Tandis qu’il mettait la table et que la machine à café tournait, Volokine résuma sa nuit. Le fait essentiel était le témoignage d’un garagiste, ancien chanteur, Régis Mazoyer. Le nom provoqua un déclic dans le cerveau de Kasdan. La voix bouleversante qu’il avait écoutée le premier soir, dans l’appartement de Goetz. L’enfant qui attirait les souvenirs douloureux à la manière d’un aimant psychique.
Le mécanicien lui avait parlé encore une fois d’El Ogro et lui avait révélé qu’un autre enfant, Nicolas Jacquet, 13 ans, chanteur virtuose, avait disparu en 1989, dans le sillage de Wilhelm Goetz.

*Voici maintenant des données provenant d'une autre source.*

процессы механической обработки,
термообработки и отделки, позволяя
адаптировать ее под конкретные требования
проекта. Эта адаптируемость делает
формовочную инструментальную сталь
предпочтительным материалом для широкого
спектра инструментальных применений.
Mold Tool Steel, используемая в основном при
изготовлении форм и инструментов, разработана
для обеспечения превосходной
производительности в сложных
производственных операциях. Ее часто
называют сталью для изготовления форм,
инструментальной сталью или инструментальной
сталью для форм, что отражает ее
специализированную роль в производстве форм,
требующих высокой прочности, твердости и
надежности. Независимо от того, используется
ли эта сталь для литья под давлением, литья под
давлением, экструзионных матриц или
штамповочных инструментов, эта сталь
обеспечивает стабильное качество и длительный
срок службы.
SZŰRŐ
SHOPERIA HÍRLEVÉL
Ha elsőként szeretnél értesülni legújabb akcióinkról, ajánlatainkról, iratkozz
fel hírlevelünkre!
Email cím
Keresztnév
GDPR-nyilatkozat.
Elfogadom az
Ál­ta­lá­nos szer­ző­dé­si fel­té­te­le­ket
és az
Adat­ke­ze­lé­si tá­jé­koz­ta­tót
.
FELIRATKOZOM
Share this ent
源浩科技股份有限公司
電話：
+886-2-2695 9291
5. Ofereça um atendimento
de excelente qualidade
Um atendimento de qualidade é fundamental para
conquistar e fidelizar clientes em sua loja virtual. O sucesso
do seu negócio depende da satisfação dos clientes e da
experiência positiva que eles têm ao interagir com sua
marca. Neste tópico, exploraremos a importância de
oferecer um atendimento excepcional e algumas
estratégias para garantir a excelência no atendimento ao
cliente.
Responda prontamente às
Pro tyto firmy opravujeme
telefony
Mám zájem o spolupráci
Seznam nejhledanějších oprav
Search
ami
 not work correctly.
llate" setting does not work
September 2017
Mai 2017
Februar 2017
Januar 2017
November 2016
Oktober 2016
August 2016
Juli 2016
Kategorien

A partir de ce témoignage, Volokine avait monté un conte à dormir debout. L’organiste rabattait des chanteurs d’exception pour une espèce de monstre qui se nourrissait de voix. Volo avait déjà vérifié : Tanguy Viesel et Hugo Monestier possédaient, eux aussi, un timbre d’une grande pureté.
Plus rocambolesque encore était la théorie de Volokine à propos des meurtres :
— C’est une vengeance. Des enfants se rebellent face à ce système. Ils éliminent les hommes qui travaillent à l’enlèvement des leurs. Qui nous dit que le père Olivier n’était pas, lui aussi, un « rabatteur » ? Je vais vérifier ce matin s’il n’y a pas eu de disparitions à Saint-Augustin et…
— Pour l’instant, tu vas rester avec moi.
— Pourquoi ?
— Café ?
— Café.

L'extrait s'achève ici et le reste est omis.